The payroll advance industry is the subject of a newly announced multistate investigation seeking information to enable regulators to determine whether there is unlawful lending by online companies engaged in this business. Led by the New York Department of Financial Services (DFS), the 11 state regulators (plus Puerto Rico) are investigating whether payroll advance companies collect usurious or otherwise unlawful interest rates, often disguised as fees, tips or monthly memberships.
What happened
Employers have long allowed for payroll advances in which the company essentially advances to one or more of its employees’ wages that have been earned but not yet paid. Businesses have no obligation to make such advances, also known as “early wage access,” but many have done so as a courtesy to employees. To facilitate such advances, a separate, for-profit industry has developed in which employers arrange with such companies to advance funds to their employees on a variety of different terms, ranging from informal tips to service charges that may be relatively high in comparison with the dollar amount of the advance.

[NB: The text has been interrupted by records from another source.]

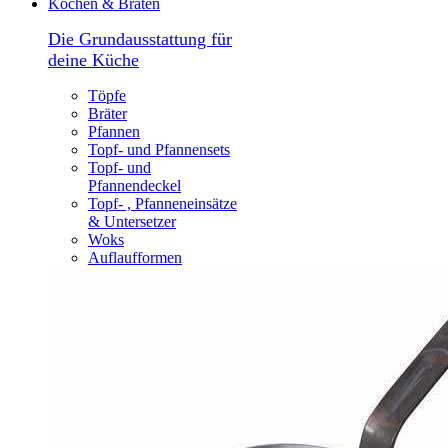
Kochen & Braten
Die Grundausstattung für
deine Küche
Töpfe
Bräter
Pfannen
Topf- und Pfannensets
Topf- und
Pfannendeckel
Topf- , Pfanneneinsätze
& Untersetzer
Woks
Auflaufformen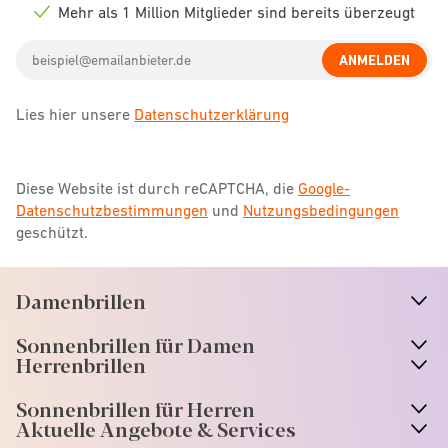
icon
Mehr als 1 Million Mitglieder sind bereits überzeugt
Check
icon
Email
ANMELDEN
address
Lies hier unsere
Datenschutzerklärung
Diese Website ist durch reCAPTCHA, die
Google-
Datenschutzbestimmungen
und
Nutzungsbedingungen
geschützt.
Damenbrillen
n
A
r
r
o
w
i
c
o
Sonnenbrillen für Damen
n
A
r
r
o
w
i
c
o
Herrenbrillen
Sonnenbrillen für Herren
Aktuelle Angebote & Services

Earlier this month, DFS Superintendent Linda A. Lacewell announced an investigation into the payroll advance industry, through which employees gain access to wages that they have earned but not yet received.
The DFS—along with regulators from Connecticut, Illinois, Maryland, New Jersey, North Carolina, Oklahoma, Puerto Rico, South Carolina, South Dakota and Texas—expressed concern about lending terms that potentially are unlawful.
“[S]ome of these firms appear to collect usurious or otherwise unlawful interest rates in the guise of ‘tips,’ monthly membership and/or exorbitant additional fees, and may force improper overdraft charges on vulnerable low-income consumers,” Lacewell said.
The investigation will focus on whether the payroll advance companies are in violation of state banking laws, state usury laws, licensing laws and other applicable laws regulating payday lending, and consumer protection laws.
“High-cost payroll loans are scrutinized closely in New York, and this investigation will help determine whether these payroll advance practices are usurious and harming consumers,” Lacewell said. “We will use all the tools at our disposal, including partnering with peer regulators to safeguard consumers from predatory lending and scams that ensnare families in endless cycles of debt.”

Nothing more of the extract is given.